- [TO DO] Could you find every line in the entries below that holds the word "projeto" and copy it?

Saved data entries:

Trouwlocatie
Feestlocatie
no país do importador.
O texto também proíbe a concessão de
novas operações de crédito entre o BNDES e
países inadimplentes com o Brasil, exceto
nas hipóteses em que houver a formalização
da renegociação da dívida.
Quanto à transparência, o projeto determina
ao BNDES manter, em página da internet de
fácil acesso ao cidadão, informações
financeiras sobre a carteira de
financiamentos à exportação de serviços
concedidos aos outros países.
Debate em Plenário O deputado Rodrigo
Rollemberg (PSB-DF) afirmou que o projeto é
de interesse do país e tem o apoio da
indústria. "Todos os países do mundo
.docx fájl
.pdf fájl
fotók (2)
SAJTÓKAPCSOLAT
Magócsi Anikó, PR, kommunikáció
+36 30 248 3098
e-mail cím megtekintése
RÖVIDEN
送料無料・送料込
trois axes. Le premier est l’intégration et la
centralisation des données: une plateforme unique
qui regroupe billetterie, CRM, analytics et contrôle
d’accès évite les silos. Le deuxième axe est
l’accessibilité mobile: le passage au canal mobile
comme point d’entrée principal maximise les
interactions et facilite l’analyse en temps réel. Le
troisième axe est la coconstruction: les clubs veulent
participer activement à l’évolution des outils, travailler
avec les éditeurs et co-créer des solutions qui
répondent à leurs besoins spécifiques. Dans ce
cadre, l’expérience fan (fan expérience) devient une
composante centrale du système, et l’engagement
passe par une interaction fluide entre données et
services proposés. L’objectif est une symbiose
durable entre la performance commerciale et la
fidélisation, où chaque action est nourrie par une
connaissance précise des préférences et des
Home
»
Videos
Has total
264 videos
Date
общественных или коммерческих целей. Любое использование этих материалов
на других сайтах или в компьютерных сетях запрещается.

- [WRITTEN ANSWER]
Quanto à transparência, o projeto determina
Rollemberg (PSB-DF) afirmou que o projeto é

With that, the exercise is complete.